Josiah Seckinger became a resident of Florida in December of 1831 according to the Land Permit dated Jan 2,1843.

He served in the Seminole War as a private in a company of Florida Volunteers under Capt. Windleys.

He proved up a homestead in 1843, seven miles west of Ocala, which later was named Martel. He married Synthia Rebecca Miller on Dec. 16, 1847. They had 11 children. He was a member of the Friendship Lodge # 53, F & M and the Lutheran Church.

Josiah Seckinger owned and operated a farm containing about 700 acres, including timberland in Marion County, Florida. He planted one of the first orange groves in Marion County. Cotton and sugar cane were also principal crops. He sent a wagon train to Palatka every year with cotton, sugar,etc and brought back supplies such as coffee, flour, tobacco, quinine , calomel, opium and other medicines.
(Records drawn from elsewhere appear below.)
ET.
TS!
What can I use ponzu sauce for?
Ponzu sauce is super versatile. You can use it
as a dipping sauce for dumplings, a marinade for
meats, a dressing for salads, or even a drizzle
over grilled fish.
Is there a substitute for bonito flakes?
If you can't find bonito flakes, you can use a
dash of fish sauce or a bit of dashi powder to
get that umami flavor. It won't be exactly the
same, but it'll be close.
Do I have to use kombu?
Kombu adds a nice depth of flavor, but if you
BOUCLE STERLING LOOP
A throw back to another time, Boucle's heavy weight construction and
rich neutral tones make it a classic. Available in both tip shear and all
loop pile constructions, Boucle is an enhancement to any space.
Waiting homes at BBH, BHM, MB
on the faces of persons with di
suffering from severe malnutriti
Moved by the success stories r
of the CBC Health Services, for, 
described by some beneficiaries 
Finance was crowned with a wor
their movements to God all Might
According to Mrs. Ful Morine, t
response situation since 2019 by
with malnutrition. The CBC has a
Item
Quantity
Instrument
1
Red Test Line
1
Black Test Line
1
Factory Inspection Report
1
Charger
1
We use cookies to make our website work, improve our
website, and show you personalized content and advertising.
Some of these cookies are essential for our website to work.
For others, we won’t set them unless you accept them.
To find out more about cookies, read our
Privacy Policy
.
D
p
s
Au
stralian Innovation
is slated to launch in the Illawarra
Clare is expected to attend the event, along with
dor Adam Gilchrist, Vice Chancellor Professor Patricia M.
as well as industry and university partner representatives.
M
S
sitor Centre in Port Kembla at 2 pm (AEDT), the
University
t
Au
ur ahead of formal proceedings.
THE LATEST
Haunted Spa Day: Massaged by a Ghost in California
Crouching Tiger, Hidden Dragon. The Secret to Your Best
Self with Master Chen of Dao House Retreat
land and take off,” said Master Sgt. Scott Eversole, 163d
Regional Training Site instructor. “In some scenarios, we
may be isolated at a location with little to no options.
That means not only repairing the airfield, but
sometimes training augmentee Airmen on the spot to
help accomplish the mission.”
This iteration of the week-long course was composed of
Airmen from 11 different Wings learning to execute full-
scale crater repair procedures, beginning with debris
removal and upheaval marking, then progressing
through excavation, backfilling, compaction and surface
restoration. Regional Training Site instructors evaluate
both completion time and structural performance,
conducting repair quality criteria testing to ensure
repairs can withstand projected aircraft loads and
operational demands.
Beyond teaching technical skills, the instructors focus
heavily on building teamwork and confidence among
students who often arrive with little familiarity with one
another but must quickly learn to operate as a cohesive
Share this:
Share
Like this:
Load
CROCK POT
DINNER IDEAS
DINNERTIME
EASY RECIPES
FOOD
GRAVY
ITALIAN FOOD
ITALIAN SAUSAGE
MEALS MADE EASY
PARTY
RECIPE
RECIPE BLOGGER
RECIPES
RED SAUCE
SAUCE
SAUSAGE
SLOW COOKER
According to his diary, he stocked those scarce items to supply other people in the coummunity reaching as far as Crystal River.

He was a blacksmith, wheelwright, made plows, wagons, tools as well as shoes for the communtity. In additon to his home he had ten other buildings: blacksmith shop,wood-work shop, cotton house, grain barn, two separate buildings of horse stables, sugar house, smoke house, potoato house and slave quarters. The buildings were spaced apart, in case of fire, all would not be lost.

Josiah owned 13 slaves in 1865 when they were freed. He helped them to settle land given them and gave them work to keep them from starving in the years following the Civil War.

He built a log school house and hired a teacher for the small children until they were old enought to walk the 5 miles to Fellowship, the nearest country school.

In 1895 there was a "big freeze" that killed all the orange trees and the Agnew Bank in Ocala closed it's doors. Josiah lost all his money. He died Mar 27,1895. he and Synthia Rebecca Miller Seckinger are buired at Fellowship Baptist Church Cemetery, Fellowship, Florida.


The Seckingers came from the Salzbury, Germany ( Austria) in 1757. They settled at Ebenezer, Effingham County, Georgia.